[Saved entries]
-- Opening Marker --

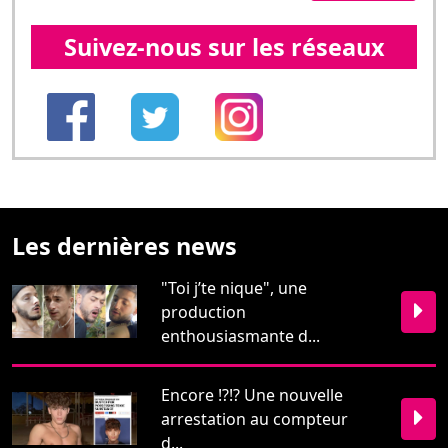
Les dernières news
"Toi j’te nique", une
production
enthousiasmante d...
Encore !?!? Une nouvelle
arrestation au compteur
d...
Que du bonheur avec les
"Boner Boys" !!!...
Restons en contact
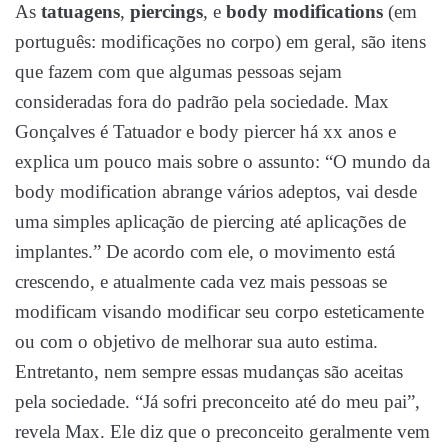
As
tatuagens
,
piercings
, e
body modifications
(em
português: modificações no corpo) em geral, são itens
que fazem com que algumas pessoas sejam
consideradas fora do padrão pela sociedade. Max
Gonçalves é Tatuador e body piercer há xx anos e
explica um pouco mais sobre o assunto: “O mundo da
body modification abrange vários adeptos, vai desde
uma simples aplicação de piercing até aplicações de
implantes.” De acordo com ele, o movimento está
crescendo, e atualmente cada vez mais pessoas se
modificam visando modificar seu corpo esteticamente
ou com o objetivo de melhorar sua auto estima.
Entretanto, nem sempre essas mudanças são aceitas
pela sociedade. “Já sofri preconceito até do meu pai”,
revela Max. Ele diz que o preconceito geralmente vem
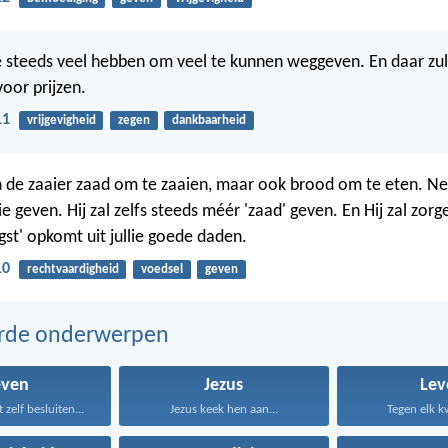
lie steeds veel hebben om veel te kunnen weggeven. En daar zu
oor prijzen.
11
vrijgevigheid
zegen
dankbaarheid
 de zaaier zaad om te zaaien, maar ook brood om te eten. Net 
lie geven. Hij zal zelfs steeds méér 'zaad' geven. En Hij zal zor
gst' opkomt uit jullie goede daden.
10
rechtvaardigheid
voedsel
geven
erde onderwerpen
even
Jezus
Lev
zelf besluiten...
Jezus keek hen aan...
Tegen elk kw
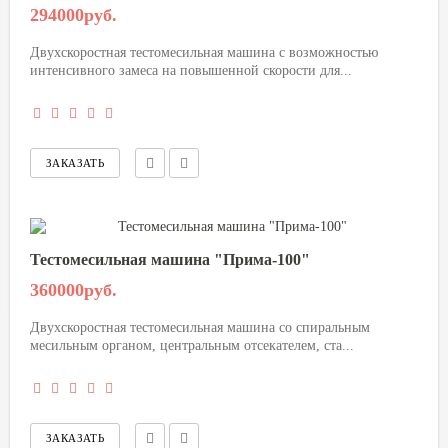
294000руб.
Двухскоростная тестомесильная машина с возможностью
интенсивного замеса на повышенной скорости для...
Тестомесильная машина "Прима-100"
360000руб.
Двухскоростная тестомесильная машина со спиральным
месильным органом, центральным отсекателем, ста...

-- Closing Marker --
-- Opening Marker --

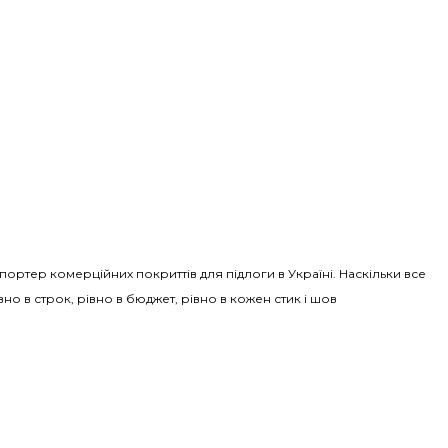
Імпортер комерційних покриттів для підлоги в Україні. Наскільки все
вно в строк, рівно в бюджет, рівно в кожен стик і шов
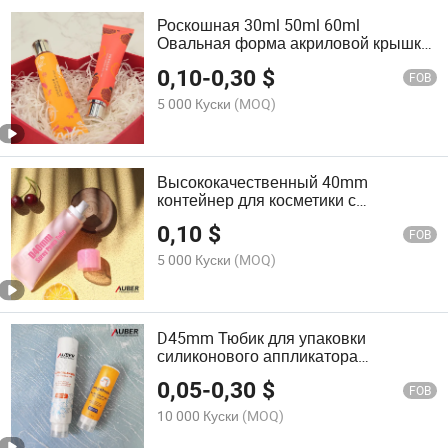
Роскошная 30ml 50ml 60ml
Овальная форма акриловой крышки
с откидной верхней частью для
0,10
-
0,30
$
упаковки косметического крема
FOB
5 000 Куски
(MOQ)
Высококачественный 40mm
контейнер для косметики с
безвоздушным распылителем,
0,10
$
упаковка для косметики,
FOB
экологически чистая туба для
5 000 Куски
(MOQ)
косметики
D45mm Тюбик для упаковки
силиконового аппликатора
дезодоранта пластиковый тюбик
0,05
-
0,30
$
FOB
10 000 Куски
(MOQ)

-- Closing Marker --

**Work required**:
Show every line from the entries above in which the word "body" appears.

**Task result**:
body modifications
Gonçalves é Tatuador e body piercer há xx anos e
body modification abrange vários adeptos, vai desde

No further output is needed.